Monday, February 22, 2010

More misery and grumbles......

I'm back coughing and wheezing, meanwhile I'm waiting for an appointment with a Respiratory Consultant again. Consequently there is very little painting being done. I have been suffering with this complaint for over four weeks now and it's not improving. Steroids have given short term relief but not cured the problem which comes back as soon as the dose is reduced and I can't take the steroids long term either.
With all the respiratory problems work is almost impossible, and I find it very frustrating, both on the health side and from a work perspective. The bottom line is that I am feeling lousy, unwell and frustrated at the same time. The up side is that I am feeling too unwell to pay much attention to my frustration.....

.........and if I jump up and down I just rattle from all the pills....LOL.

Friday, February 12, 2010

A plein air Study


I did a little study of a Hill-farm near the upper Liffey in Wicklow today.
There is a small touch of spring appearing in the air... with the couple of days of (relatively) fine weather I decided to do a little outdoor work. The painting was completed within an hour, it is not that warm yet, so speed was essential before frost-bite set in.. LOL.
I like the perspective in the piece though.

Sunday, February 7, 2010

Starting work again at last....

I have been into the studio and made a start on another painting. I did not manage to get a lot of work done, but I feel better for starting. Although I am back on more steroids I still have a bit of a wheeze and remnants of the cough. My energy levels are quite high, but my fitness levels aren't, so I start something and realize halfway through I can't carry on.
I have planned out and laid the base coats on the painting, and left them to dry out. At the moment the background layer is just a strong dark deep red, which will more or less dissapear as the work progresses. My next step is to start adding details into the base painting of the sea-bream so I can be fairly set in the colouring and style of this aspect before I work on the peacock feathers and the background. I will take a photo of this first stage before I start, and another at the end of my next session. I am not sure if I will post them as works-in-progress though, I may post the full series with the finished piece in one post, or I may not post them at all. I think it will depend on how the work progresses, and how happy I am with the way it has gone.
Working on and through ideas, does not always allow the process to be visible, as they can become very confused and cluttered and even worse unresolved. I see the proposed painting in my mind, and at first it seems to gel and work, but when it becomes a physical object that can be analysed and studied it often shows weaknesses not apparent in the planning -- a bit like a dream not reflecting the reality.

I am hoping to start the work using previous studies and images rather than the actual still-life subject (another sea-bream) due to the short bursts I will be working in. With so little fitness short spells of work are going to be called for and I will end up using a lot of fish during work on one piece if I don't. I will save the fish in the freezer until I start working with the peacock feathers. I will need to see the way one of the feathers lays across the fish, as I intend to have one doing that in the painting -- but this is subject to change.
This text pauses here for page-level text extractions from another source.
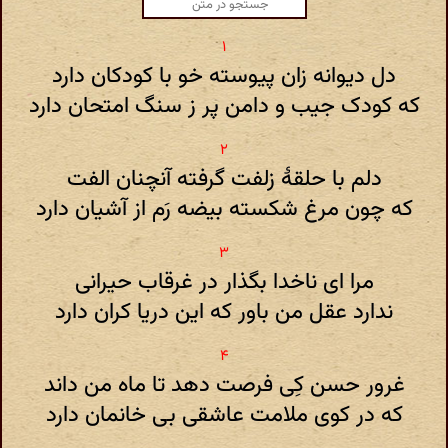
دل دیوانه زان پیوسته خو با کودکان دارد
که کودک جیب و دامن پر ز سنگ امتحان دارد
دلم با حلقۀ زلفت گرفته آنچنان الفت
که چون مرغ شکسته بیضه رَم از آشیان دارد
مرا ای ناخدا بگذار در غرقاب حیرانی
ندارد عقل من باور که این دریا کران دارد
غرور حسن کِی فرصت دهد تا ماه من داند
که در کوی ملامت عاشقی بی خانمان دارد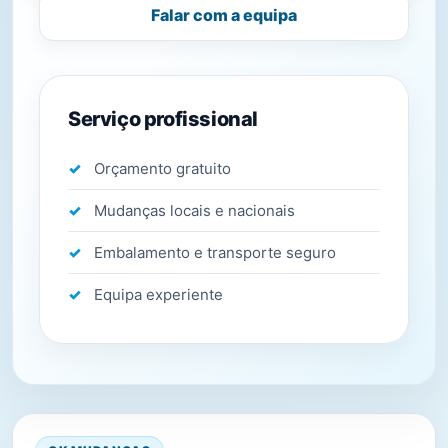
Falar com a equipa
Serviço profissional
Orçamento gratuito
Mudanças locais e nacionais
Embalamento e transporte seguro
Equipa experiente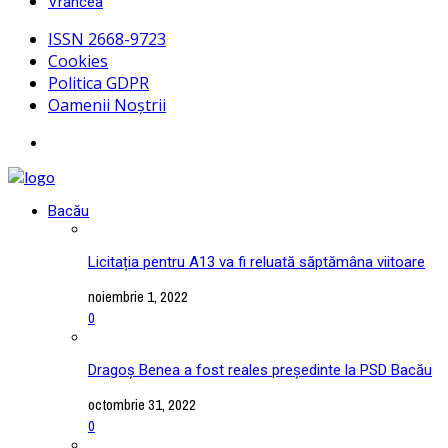
Vrancea
ISSN 2668-9723
Cookies
Politica GDPR
Oamenii Noștrii
Bacău
Licitația pentru A13 va fi reluată săptămâna viitoare
noiembrie 1, 2022
0
Dragoș Benea a fost reales președinte la PSD Bacău
octombrie 31, 2022
0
Thursday, February 4, 2010

I still haven't been into the studio. My breathing is quite bad at the moment and I am not physically able to get stuck in. Mentally, I'm raring to go, but unfortunately the body isn't willing.
I hope to be able to work soon though, I think when I do start work I'll produce well. I may need to tidy the studio first, just to start with a clean slate and lots of working space. In the interim I will see the Doctor again this afternoon and hopefully they can do something for me.
You really miss your health and fitness when you don't have it any more, and it's surprisingly easy not to pay attention to these things when you are healthy. At the moment I feel like an old crock. Mentally I'm still in my youth.... sadly the physical facts are not so delusional LOL.